Data farm: Information system for collecting, storing and processing unstructured data from heterogeneous sources


Data farm: Information system for collecting, storing and processing unstructured data from heterogeneous sources

Sergey Pavlovich LEVASHKIN, Konstantin Nikolaevich IVANOV, Sergey Vladimirovich KUSHUKOV

Abstract

The original information system «data farm» is presented. Today, the successful application of artificial intelligence algorithms, primarily deep learning based on artificial neural networks, almost completely depends on the availability of data.

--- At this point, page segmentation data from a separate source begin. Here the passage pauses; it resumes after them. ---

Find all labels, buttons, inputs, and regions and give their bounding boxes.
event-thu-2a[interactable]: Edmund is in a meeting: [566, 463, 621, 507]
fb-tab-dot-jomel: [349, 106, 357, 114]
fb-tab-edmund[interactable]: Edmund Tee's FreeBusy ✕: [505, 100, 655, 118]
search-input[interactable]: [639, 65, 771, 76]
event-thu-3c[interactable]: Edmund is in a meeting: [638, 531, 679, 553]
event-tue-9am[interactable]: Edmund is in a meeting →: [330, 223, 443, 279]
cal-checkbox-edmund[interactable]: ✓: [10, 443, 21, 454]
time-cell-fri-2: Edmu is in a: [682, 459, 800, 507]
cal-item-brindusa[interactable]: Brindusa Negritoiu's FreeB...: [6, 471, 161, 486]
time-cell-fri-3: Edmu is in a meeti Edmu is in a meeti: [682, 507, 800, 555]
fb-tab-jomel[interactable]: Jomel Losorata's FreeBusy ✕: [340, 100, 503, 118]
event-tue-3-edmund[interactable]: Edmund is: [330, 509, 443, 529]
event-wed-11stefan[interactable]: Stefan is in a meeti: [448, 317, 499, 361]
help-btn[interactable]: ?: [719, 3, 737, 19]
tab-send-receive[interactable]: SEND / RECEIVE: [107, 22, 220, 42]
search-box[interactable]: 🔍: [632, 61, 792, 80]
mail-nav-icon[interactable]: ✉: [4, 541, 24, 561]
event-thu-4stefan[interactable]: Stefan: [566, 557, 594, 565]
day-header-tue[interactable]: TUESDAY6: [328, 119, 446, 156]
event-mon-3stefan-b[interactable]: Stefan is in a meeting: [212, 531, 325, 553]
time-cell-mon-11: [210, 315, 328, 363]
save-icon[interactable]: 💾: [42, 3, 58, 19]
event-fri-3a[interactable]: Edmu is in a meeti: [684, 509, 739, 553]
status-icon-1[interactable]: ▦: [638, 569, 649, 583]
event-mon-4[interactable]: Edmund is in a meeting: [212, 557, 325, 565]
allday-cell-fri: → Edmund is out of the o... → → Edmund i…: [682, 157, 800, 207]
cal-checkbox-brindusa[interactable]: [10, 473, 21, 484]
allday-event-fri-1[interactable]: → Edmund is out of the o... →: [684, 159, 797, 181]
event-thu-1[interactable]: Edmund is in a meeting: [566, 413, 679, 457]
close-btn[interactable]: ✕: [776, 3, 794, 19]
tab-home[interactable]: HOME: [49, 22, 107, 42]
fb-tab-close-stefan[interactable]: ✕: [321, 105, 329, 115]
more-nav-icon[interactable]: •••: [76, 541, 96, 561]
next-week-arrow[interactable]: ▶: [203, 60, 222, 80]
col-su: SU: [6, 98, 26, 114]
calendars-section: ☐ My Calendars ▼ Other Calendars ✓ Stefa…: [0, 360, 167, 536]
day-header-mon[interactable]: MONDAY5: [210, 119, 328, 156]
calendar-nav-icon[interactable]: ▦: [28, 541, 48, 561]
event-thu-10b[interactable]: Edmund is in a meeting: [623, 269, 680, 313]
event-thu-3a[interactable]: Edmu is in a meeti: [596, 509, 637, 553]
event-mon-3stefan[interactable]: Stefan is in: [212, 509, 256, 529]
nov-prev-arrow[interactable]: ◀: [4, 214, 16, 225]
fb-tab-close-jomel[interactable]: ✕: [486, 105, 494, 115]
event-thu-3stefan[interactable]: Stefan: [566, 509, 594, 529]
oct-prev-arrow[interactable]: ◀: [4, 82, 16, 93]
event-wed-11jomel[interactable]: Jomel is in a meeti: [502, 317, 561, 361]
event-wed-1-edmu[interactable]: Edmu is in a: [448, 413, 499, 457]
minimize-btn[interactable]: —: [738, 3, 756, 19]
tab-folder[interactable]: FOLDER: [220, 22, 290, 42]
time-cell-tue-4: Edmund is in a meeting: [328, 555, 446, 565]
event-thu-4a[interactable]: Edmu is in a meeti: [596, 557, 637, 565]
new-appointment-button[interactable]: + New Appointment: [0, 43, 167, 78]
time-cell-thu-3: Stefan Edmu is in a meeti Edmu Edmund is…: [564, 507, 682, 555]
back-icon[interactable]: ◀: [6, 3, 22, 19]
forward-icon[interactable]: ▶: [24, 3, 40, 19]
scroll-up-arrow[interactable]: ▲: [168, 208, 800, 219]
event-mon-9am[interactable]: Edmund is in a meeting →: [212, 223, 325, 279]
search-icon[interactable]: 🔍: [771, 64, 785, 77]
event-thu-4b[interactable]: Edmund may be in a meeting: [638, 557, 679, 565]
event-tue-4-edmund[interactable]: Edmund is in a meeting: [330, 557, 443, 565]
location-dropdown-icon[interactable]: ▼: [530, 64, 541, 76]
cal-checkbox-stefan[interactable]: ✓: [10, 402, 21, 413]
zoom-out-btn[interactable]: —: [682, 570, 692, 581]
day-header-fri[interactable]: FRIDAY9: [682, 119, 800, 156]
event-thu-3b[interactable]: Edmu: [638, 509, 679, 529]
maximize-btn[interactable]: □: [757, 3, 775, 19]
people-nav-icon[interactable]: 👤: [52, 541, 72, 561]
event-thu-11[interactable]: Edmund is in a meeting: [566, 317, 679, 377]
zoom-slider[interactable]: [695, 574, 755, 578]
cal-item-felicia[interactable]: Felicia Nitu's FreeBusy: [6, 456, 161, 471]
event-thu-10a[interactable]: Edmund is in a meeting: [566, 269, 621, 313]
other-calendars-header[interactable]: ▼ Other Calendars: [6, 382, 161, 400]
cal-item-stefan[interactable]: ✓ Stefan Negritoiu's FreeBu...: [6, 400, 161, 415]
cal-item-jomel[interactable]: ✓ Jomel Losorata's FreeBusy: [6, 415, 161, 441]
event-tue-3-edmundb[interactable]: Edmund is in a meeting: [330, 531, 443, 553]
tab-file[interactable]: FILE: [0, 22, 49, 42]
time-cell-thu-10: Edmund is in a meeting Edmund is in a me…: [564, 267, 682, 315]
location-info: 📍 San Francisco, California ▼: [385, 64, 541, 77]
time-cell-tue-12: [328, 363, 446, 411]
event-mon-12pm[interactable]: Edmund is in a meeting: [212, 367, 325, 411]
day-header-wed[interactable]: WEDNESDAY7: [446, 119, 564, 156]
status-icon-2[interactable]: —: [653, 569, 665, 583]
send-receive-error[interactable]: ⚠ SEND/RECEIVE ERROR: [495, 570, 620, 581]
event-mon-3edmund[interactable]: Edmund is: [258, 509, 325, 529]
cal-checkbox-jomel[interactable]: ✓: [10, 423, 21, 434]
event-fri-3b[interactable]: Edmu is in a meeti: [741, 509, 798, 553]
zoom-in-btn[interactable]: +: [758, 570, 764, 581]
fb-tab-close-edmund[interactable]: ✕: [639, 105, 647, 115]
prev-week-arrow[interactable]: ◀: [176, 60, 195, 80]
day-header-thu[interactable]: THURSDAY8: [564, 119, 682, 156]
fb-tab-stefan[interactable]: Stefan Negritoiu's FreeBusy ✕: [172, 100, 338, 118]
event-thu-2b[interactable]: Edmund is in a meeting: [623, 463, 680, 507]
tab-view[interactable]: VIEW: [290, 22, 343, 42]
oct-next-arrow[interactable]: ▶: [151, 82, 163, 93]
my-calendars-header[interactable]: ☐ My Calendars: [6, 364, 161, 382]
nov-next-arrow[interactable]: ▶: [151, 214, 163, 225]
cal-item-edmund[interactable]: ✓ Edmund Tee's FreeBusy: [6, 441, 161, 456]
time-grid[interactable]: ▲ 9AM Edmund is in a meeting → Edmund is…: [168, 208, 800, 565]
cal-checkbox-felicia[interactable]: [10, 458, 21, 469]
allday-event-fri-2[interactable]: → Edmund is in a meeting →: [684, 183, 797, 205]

And the larger the amount of these data (big data), the better are the results of the algorithms execution. There are well-known examples of such algorithms from Facebook, Google, Microsoft, Yandex, etc. The data must contain both the training sample and the test one. Moreover, the data must be of good quality and have a certain structure, ideally, be labeled in order for the learning algorithms to work adequately. This is a serious problem requiring huge computational and human resources. This paper is dedicated to solve this problem. Today data farm is a rather complex information system built on a modular basis, similar to the well-known Lego constructor. Separate modules of the system are various modern algorithms, technologies and entire libraries of artificial intelligence, and all together they are designed to automate the process of obtaining and structuring high-quality big data in various subject domains. The system has been tested on data of COVID-19 in regions of Russia and countries around the world. In addition, a user-friendly interface for visualizing collected and processed on the farm data was developed. This makes it possible to conduct visual numerical experiments of computer simulation and compare them with real data, turning the farm into an intelligent decision support information system.

Keywords

intelligent information system, data farm, big data, data processing, data visualization, computer modeling

Edition

Proceedings of the Institute for System Programming, vol. 35, issue 2, 2023, 57-72

ISSN 2220-6426 (Online), ISSN 2079-8156 (Print).

DOI: 10.15514/ISPRAS-2023-35(2)-5

For citation

Sergey Pavlovich LEVASHKIN, Konstantin Nikolaevich IVANOV, Sergey Vladimirovich KUSHUKOV Data farm: Information system for collecting, storing and processing unstructured data from heterogeneous sources. Proceedings of the Institute for System Programming, vol. 35, issue 2, 2023, 57-72 DOI: 10.15514/ISPRAS-2023-35(2)-5.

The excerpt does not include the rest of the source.